These notes explain the following ideas related to signal detection theory.
There are two main components to the decision-making process: information aquisition and criterion.
Information acquisition: First, there is information in the CT scan. For example, healthy lungs have a characteristic shape. The presence of a tumor might distort that shape. Tumors may have different image characteristics: brighter or darker, different texture, etc. With proper training a doctor learns what kinds of things to look for, so with more practice/training they will be able to acquire more (and more reliable) information. Running another test (e.g., MRI) can also be used to acquire more information. Regardless, acquiring more information is good. The effect of information is to increase the likelihood of getting either a hit or a correct rejection, while reducing the likelihood of an outcome in the two error boxes.
Criterion: The second component of the decision process is quite different.
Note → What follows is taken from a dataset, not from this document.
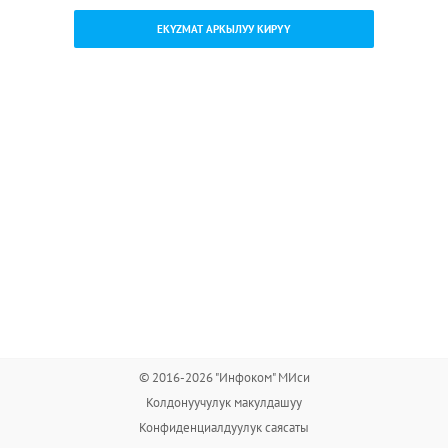
EKYZMAT АРКЫЛУУ КИРҮҮ
© 2016-2026 "Инфоком" МИси
Колдонуучулук макулдашуу
Конфиденциалдуулук саясаты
For, in addition to relying on technology/testing to provide information, the medical profession allows doctors to use their own judgement. Different doctors may feel that the different types of errors are not equal. For example, a doctor may feel that missing an opportunity for early diagnosis may mean the difference between life and death. A false alarm, on the other hand, may result only in a routine biopsy operation. They may chose to err toward ``yes'' (tumor present) decisions. Other doctors, however, may feel that unnecessary surgeries (even routine ones) are very bad (expensive, stress, etc.). They may chose to be more conservative and say ``no'' (no turmor) more often. They will miss more tumors, but they will be doing their part to reduce unnecessary surgeries. And they may feel that a tumor, if there really is one, will be picked up at the next check-up.
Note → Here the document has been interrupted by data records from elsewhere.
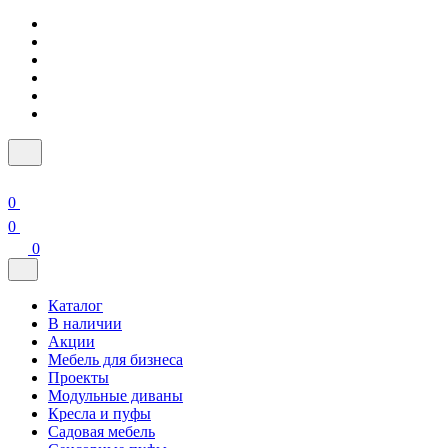
0
0
0
Каталог
В наличии
Акции
Мебель для бизнеса
Проекты
Модульные диваны
Кресла и пуфы
Садовая мебель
These arguments are not about information Two doctors, with equally good training, looking at the same CT scan, will have the same information. But they may have a different bias/criteria.
External noise: There are many possible sources of external noise. There can be noise factors that are part of the photographic process, a smudge, or a bad spot on the film. Or something in the person's lung that is fine but just looks a bit like a tumor. All of these are to be examples of external noise. While the doctor makes every effort possible to reduce the external noise, there is little or nothing that they can do to reduce internal noise.
Internal noise: Internal noise refers to the fact that neural responses are noisy. To make this example really concrete, let's suppose that our doctor has a set of tumor detector neurons and that they monitor the response of one of these neurons to determine the likelihood that there is a tumor in the image (if we could find these neurons then perhaps we could publish and article entitled ``What the radiologist's eye tells the radiologist's brain''). These hypothetical tumor detectors will give noisy and variable responses. After one glance at a scan of a healthy lung, our hypothetical tumor detectors might fire 10 spikes per second. After a different glance at the same scan and under the same conditions, these neurons might fire 40 spikes per second.
Internal response: Now I do not really believe that there are tumor detector neurons in a radiologist's brain. But there is some internal state, reflected by neural activity somewhere in the brain, that determines the doctor's impression about whether or not a tumor is present. This is a fundamental issue; the state of your mind is reflected by neural activity somewhere in your brain. This neural activity might be concentrated in just a few neurons or it might be distributed across a large number of neurons. Since we do not know much about where/when this neural activity is, let's simply refer to it as the doctor's internal response.
This internal response is inherently noisy. Even when there is no tumor present (no-signal trials) there will be some internal response (sometimes more, sometimes less) in the doctor's sensory system.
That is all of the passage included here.